**AIM OF THE TASK:** Leaving out the pictures, reproduce each record exactly and in full.

Transcribed page contents:
------------------------------------------------------------------------
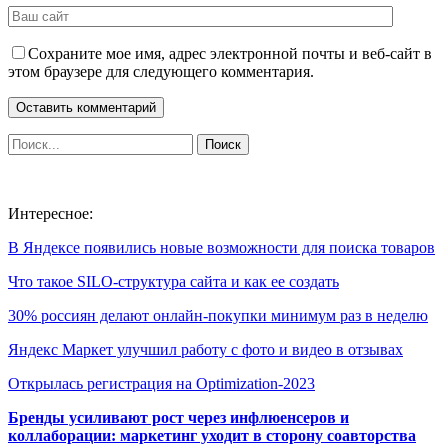
Сохраните мое имя, адрес электронной почты и веб-сайт в
этом браузере для следующего комментария.
Интересное:
В Яндексе появились новые возможности для поиска товаров
Что такое SILO-структура сайта и как ее создать
30% россиян делают онлайн-покупки минимум раз в неделю
Яндекс Маркет улучшил работу с фото и видео в отзывах
Открылась регистрация на Optimization-2023
Бренды усиливают рост через инфлюенсеров и
коллаборации: маркетинг уходит в сторону соавторства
------------------------------------------------------------------------
**RESPONSE FOR THIS EXERCISE:**
Сохраните мое имя, адрес электронной почты и веб-сайт в
этом браузере для следующего комментария.
Интересное:
В Яндексе появились новые возможности для поиска товаров
Что такое SILO-структура сайта и как ее создать
30% россиян делают онлайн-покупки минимум раз в неделю
Яндекс Маркет улучшил работу с фото и видео в отзывах
Открылась регистрация на Optimization-2023
Бренды усиливают рост через инфлюенсеров и
коллаборации: маркетинг уходит в сторону соавторства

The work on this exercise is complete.